As I say, it is hard to dispute that – on effort alone – China is already winning. However, Kai-Fu Lee is writing a book about AI and yet he doesn’t appear to have considered how a more automated world will mean that human effort is not only less necessary, but actually will not be able to keep up. What use is it to have a nation of hard-working, ‘gladiatorial entrepreneurs’ if AI can out-code, out-innovate, and out-experiment them? Those countries that can automate the entrepreneurial process from inception of an idea, to trialling a multitude of different products/services in parallel, and rapidly refining and re-deploying new variants on a steadily improving trajectory, will be those that will win. We don’t have such technology at the moment, and deep learning alone won’t cut it, and so we will be reliant on the discovery of new AI capabilities which we will require elite expertise to develop. Those same two competencies that Lee claims are now less important!

(Microsoft’s ‘low code and no code’ power platform is a good example of where this may be happening already.)

I’ve not yet finished Lee’s book and its certainly thought provoking. We are just at the beginning of an AI revolution that has been ignited by deep learning. But our future AI capabilities are likely to take us well beyond a reliance on a technique that was first developed in the 1980’s. Don’t get me wrong this is an important book and I’ve encouraged my mentees, colleagues and clients to read it.

And, on a final note, I’ve just started to read Ian Hogarth’s excellent blog post on ‘AI Nationalism’ which dovetails quite nicely with Kai-Fu Lee’s thinking. I’ll have more to say on that too.

In an AI world winning in business and politics will go to those that have a ‘cognitive advantage’

When I was at the Complex Systems Conference in Singapore in September 2019, I found myself musing on the question: in a world where we have all maxed out our use of AI, how will that change the way that a business outcompetes their rivals?
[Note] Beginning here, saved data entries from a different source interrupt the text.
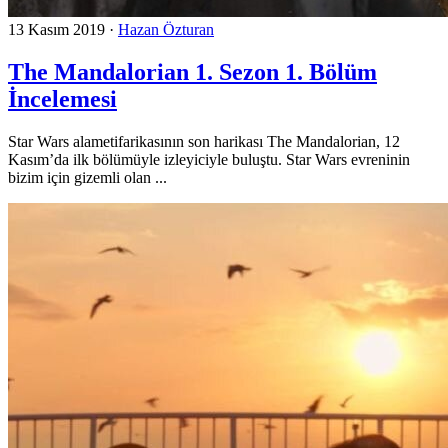
13 Kasım 2019
·
Hazan Özturan
The Mandalorian 1. Sezon 1. Bölüm
İncelemesi
Star Wars alametifarikasının son harikası The Mandalorian, 12
Kasım’da ilk bölümüyle izleyiciyle buluştu. Star Wars evreninin
bizim için gizemli olan ...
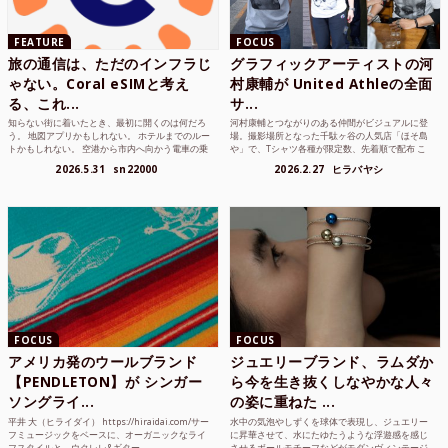
FEATURE
FOCUS
旅の通信は、ただのインフラじ
グラフィックアーティストの河
ゃない。Coral eSIMと考え
村康輔が United Athleの全面
る、これ...
サ...
知らない街に着いたとき、最初に開くのは何だろ
河村康輔とつながりのある仲間がビジュアルに登
う。 地図アプリかもしれない。 ホテルまでのルー
場。撮影場所となった千駄ヶ谷の人気店「ほそ島
トかもしれない。 空港から市内へ向かう電車の乗
や」で、Tシャツ各種が限定数、先着順で配布 こ
り方かもしれな...
れまでUnited...
2026.5.31
sn22000
2026.2.27
ヒラバヤシ
FOCUS
FOCUS
アメリカ発のウールブランド
ジュエリーブランド、ラムダか
【PENDLETON】が シンガー
ら今を生き抜くしなやかな人々
ソングライ...
の姿に重ねた ...
平井 大（ヒライダイ） https://hiraidai.com/サー
水中の気泡やしずくを球体で表現し、ジュエリー
フミュージックをベースに、オーガニックなライ
に昇華させて、水にたゆたうような浮遊感を感じ
フスタイルと、ウクレレ&ギター...
させるボールモチーフなどがモダンヴィンテージ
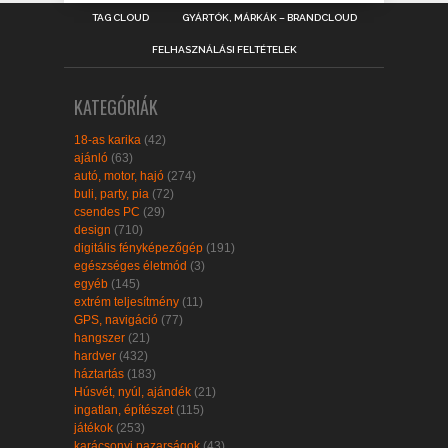
TAG CLOUD
GYÁRTÓK, MÁRKÁK – BRANDCLOUD
FELHASZNÁLÁSI FELTÉTELEK
KATEGÓRIÁK
18-as karika
(42)
ajánló
(63)
autó, motor, hajó
(274)
buli, party, pia
(72)
csendes PC
(29)
design
(710)
digitális fényképezőgép
(191)
egészséges életmód
(3)
egyéb
(145)
extrém teljesítmény
(11)
GPS, navigáció
(77)
hangszer
(21)
hardver
(432)
háztartás
(183)
Húsvét, nyúl, ajándék
(21)
ingatlan, építészet
(115)
játékok
(253)
karácsonyi pazarságok
(43)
In a world where automated decision-making will take over more and more of the running of businesses and entire countries how do you compete to win? The conclusion I came to was that it was about out-thinking and out-manouevring your rivals and adversaries to the extent that you shape the environment in which you are competing in a way that your adversaries (humans and AI) can no longer accurately comprehend it and, thus, would begin to make increasingly bad decisions.

Now, this has happened throughout history and to quote Sun Tzu “… the whole secret lies in confusing the enemy, so that he cannot fathom our real intent”. However, the key difference this time is that AI will have a significant role in shaping that competed environment at a speed and a propensity for handling big data that humans are simply left behind. We may enter a cognitive war of AI versus AI.

I am hypothesising that AI will come to dominate global action that shapes our offline and online worlds. So, if you want to compete you will need to shape the digital environment that AI is attempting to predict, understand and act in. In other words, the competitive moves we make in the future will (a) be done automatically by AI on our behalf, and (b) therefore we will need to consider how AI will perceive our actions (recognising that, for the moment at least, most AI is dependent on big data). If the long-established practice of marketing to convince people to buy your product is extended to marketing to artificial intellects too, to persuade an AI to behave in a way that you want it to, then you start to get the point.

I call this having a cognitive advantage which I define as:

the demonstrable superiority gained through comprehending and acting to shape a competitive environment at a pace and with an ingenuity that an adversary’s ability to comprehend and act is compromised

I wrote a paper about this last year:

I will also be giving a talk on Cognitive Advantage at this year’s Future of Information & Communication conference in Vancouver (FICC 2021). A version of the conference paper will also be published in Springer’s ‘Advances in Intelligent Systems’.